One of my primary grievances with ES is that all security is a (paid) add-on. TLS, even most basic authentication, doesn’t come out of the box. I really expect that from a modern product. (Yeah, I know search-guard exists, it’s still an add-on)
It’s surprising when someone expects consistent ops from elastic when it’s built on something that has none of it (lucene).

At least solr doesn’t pretent to be something it isn’t (database).

>At least solr doesn’t pretent to be something it isn’t (database).

I worked on implementing ElasticSearch at my company and one of the things they mention clearly is ElasticSearch should NEVER be used as source of truth (primary database).

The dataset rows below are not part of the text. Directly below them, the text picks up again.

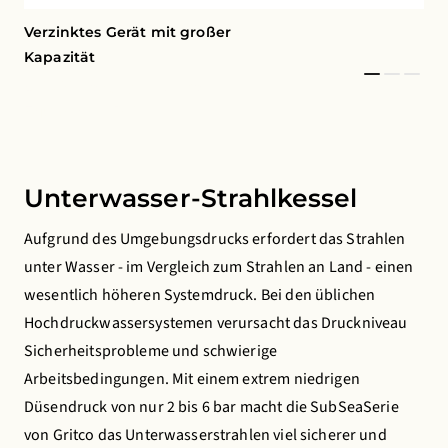
Verzinktes Gerät mit großer
Ste
Kapazität
Sic
© 2026 Copyright Gritco
© 2
Equipment BV
Eq
Unterwasser-Strahlkessel
Aufgrund des Umgebungsdrucks erfordert das Strahlen
unter Wasser - im Vergleich zum Strahlen an Land - einen
wesentlich höheren Systemdruck. Bei den üblichen
Hochdruckwassersystemen verursacht das Druckniveau
Sicherheitsprobleme und schwierige
Arbeitsbedingungen. Mit einem extrem niedrigen
Düsendruck von nur 2 bis 6 bar macht die SubSeaSerie
von Gritco das Unterwasserstrahlen viel sicherer und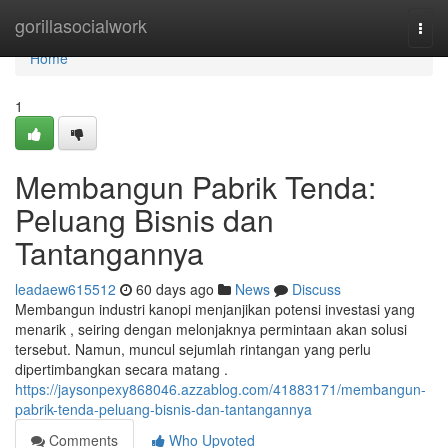
Home
gorillasocialwork
Togg
navi
Home
1
Membangun Pabrik Tenda:
Peluang Bisnis dan
Tantangannya
leadaew615512
60 days ago
News
Discuss
Membangun industri kanopi menjanjikan potensi investasi yang
menarik , seiring dengan melonjaknya permintaan akan solusi
tersebut. Namun, muncul sejumlah rintangan yang perlu
dipertimbangkan secara matang .
https://jaysonpexy868046.azzablog.com/41883171/membangun-
pabrik-tenda-peluang-bisnis-dan-tantangannya
Comments
Who Upvoted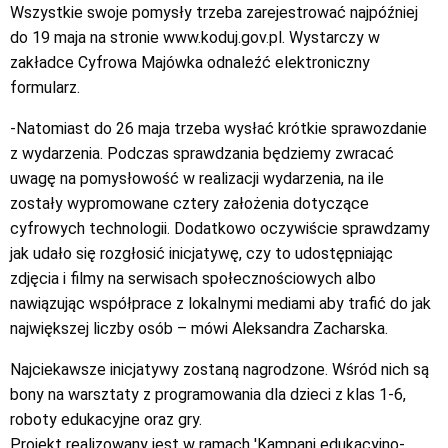
Wszystkie swoje pomysły trzeba zarejestrować najpóźniej
do 19 maja na stronie www.koduj.gov.pl. Wystarczy w
zakładce Cyfrowa Majówka odnaleźć elektroniczny
formularz.
-Natomiast do 26 maja trzeba wysłać krótkie sprawozdanie
z wydarzenia. Podczas sprawdzania będziemy zwracać
uwagę na pomysłowość w realizacji wydarzenia, na ile
zostały wypromowane cztery założenia dotyczące
cyfrowych technologii. Dodatkowo oczywiście sprawdzamy
jak udało się rozgłosić inicjatywę, czy to udostępniając
zdjęcia i filmy na serwisach społecznościowych albo
nawiązując współprace z lokalnymi mediami aby trafić do jak
największej liczby osób – mówi Aleksandra Zacharska.
Najciekawsze inicjatywy zostaną nagrodzone. Wśród nich są
bony na warsztaty z programowania dla dzieci z klas 1-6,
roboty edukacyjne oraz gry.
Projekt realizowany jest w ramach 'Kampani edukacyjno-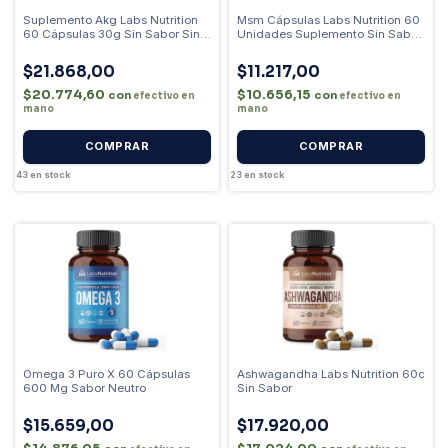
Suplemento Akg Labs Nutrition
Msm Cápsulas Labs Nutrition 60
60 Cápsulas 30g Sin Sabor Sin
Unidades Suplemento Sin Sabor
Sabor
Sin Sabor
$21.868,00
$11.217,00
$20.774,60
$10.656,15
con
con
efectivo en
efectivo en
mano
mano
43
en stock
23
en stock
Omega 3 Puro X 60 Cápsulas
Ashwagandha Labs Nutrition 60c
600 Mg Sabor Neutro
Sin Sabor
$15.659,00
$17.920,00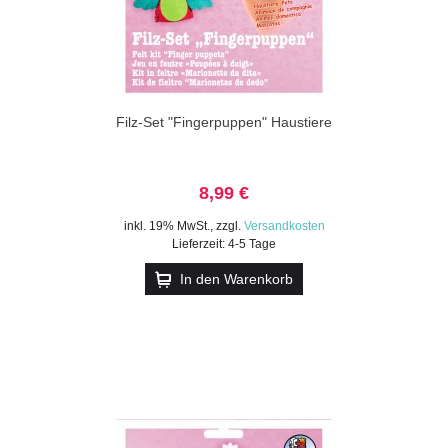
Filz-Set "Fingerpuppen" Haustiere
8,99 €
inkl. 19% MwSt.
,
zzgl.
Versandkosten
Lieferzeit: 4-5 Tage
In den Warenkorb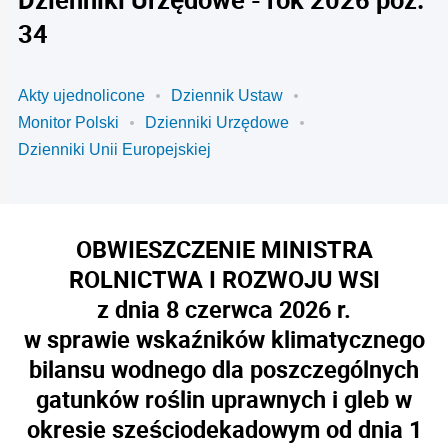
34
Akty ujednolicone
Dziennik Ustaw
Monitor Polski
Dzienniki Urzędowe
Dzienniki Unii Europejskiej
OBWIESZCZENIE MINISTRA
ROLNICTWA I ROZWOJU WSI
z dnia 8 czerwca 2026 r.
w sprawie wskaźników klimatycznego
bilansu wodnego dla poszczególnych
gatunków roślin uprawnych i gleb w
okresie sześciodekadowym od dnia 1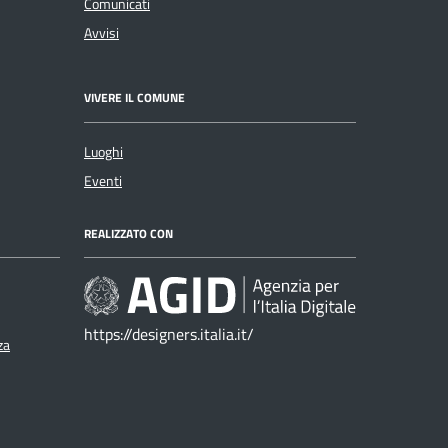
Comunicati
Avvisi
VIVERE IL COMUNE
Luoghi
Eventi
REALIZZATO CON
https://designers.italia.it/
za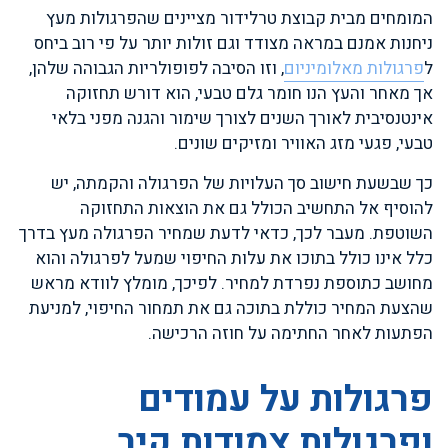
המומחים מבית קבוצת טרלידור מציינים שהפרגולות מעץ
ניחנות אמנם במראה מצודד וגם זולות יותר על פי רוב ביחס
ל
פרגולות מאלומיניום
, וזו הסיבה לפופולריות הגבוהה שלהן,
אך מאחר והעץ הנו חומר גלם טבעי, הוא דורש תחזוקה
אינטנסיבית לאורך השנים לצורך שימור והגנה מפני בלאי
טבעי, פגעי מזג האוויר ומזיקים שונים.
כך שבשעת חישוב סך העלויות של הפרגולה והקמתה, יש
להוסיף אל התחשיב הכולל גם את הוצאות התחזוקה
השוטפת. מעבר לכך, כדאי לדעת שמחיר הפרגולה מעץ בדרך
כלל אינו כולל בתוכו את עלות החיפוי שמעל לפרגולה והוא
מחושב כתוספת נפרדת למחיר. לפיכך, מומלץ לוודא מראש
שהצעת המחיר כוללת בתוכה גם את תמחור החיפוי, למניעת
הפתעות לאחר החתימה על חוזה הרכישה.
פרגולות על עמודים
ופרגולות צמודות קיר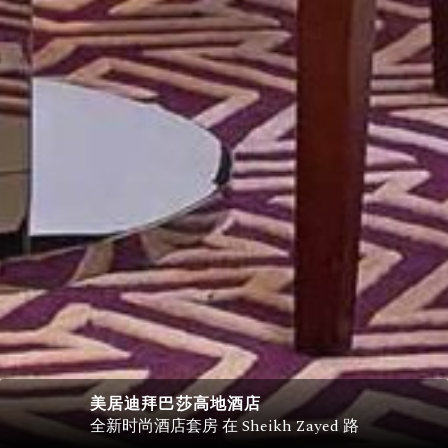
美居迪拜巴莎高地酒店
全新时尚酒店套房 在 Sheikh Zayed 路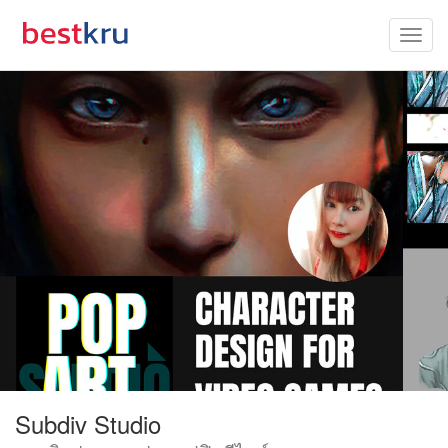
Subdiv Studio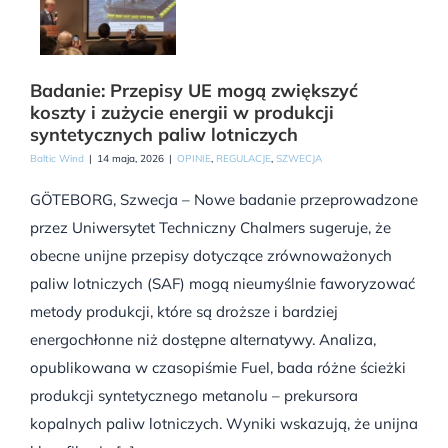
Badanie: Przepisy UE mogą zwiększyć
koszty i zużycie energii w produkcji
syntetycznych paliw lotniczych
Baltic Wind
|
14 maja, 2026
|
OPINIE
,
REGULACJE
,
SZWECJA
GÖTEBORG, Szwecja – Nowe badanie przeprowadzone
przez Uniwersytet Techniczny Chalmers sugeruje, że
obecne unijne przepisy dotyczące zrównoważonych
paliw lotniczych (SAF) mogą nieumyślnie faworyzować
metody produkcji, które są droższe i bardziej
energochłonne niż dostępne alternatywy. Analiza,
opublikowana w czasopiśmie Fuel, bada różne ścieżki
produkcji syntetycznego metanolu – prekursora
kopalnych paliw lotniczych. Wyniki wskazują, że unijna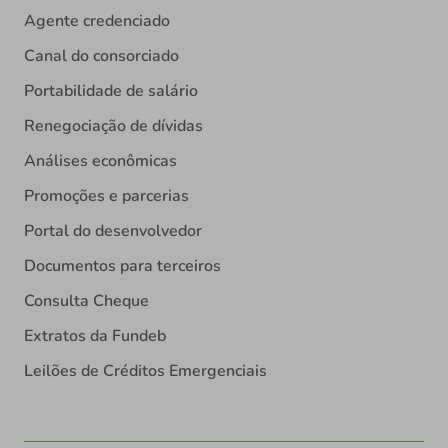
Agente credenciado
Canal do consorciado
Portabilidade de salário
Renegociação de dívidas
Análises econômicas
Promoções e parcerias
Portal do desenvolvedor
Documentos para terceiros
Consulta Cheque
Extratos da Fundeb
Leilões de Créditos Emergenciais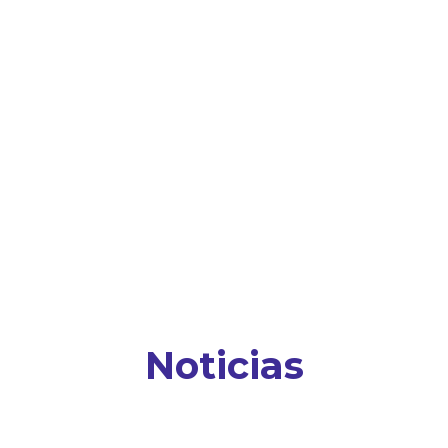
Noticias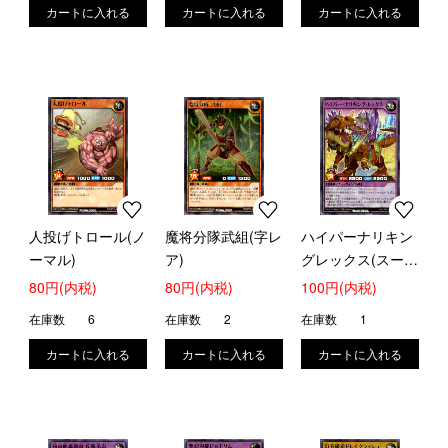
人投げトロール(ノ
魔将分隊武組(字レ
ハイパーナリキン
ーマル)
ア)
グレックス(スーパ
ー)(RD/EXT1-
80円(内税)
80円(内税)
100円(内税)
JP037)
在庫数
6
在庫数
2
在庫数
1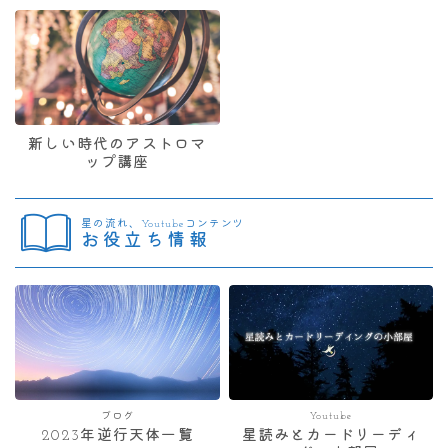
新しい時代のアストロマ
ップ講座
星の流れ、Youtubeコンテンツ
お役立ち情報
ブログ
Youtube
2023年逆行天体一覧
星読みとカードリーディ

I think I understand where the OP was coming from.

ElasticSearch + Kibana often gets positioned and used as an open source alternative to Splunk. In that context it is in all respects operating as a primary database since often the source logs are transient.

Performance is also a black box. Super fast on small datasets but at scale.. better hope you can pay for that platinum support contract and be prepared to not use all the fancy features like collapse.
But scale is literally why people use ES right? it's expects a cluster almost out of the gate, I felt like I was using it wrong even trying to run only one instance on one machine.
Well, as a NoSQL search engine. But it implements sexy features with heavy performance penalties.
solr is pretty amazing and, for me, more accessible and easier to use
Yeah I copied and pasted the RPM snippets on their install package, installed them and had it up in no time.

This was a KVM VM though, not Docker, but I found the documentation was fine.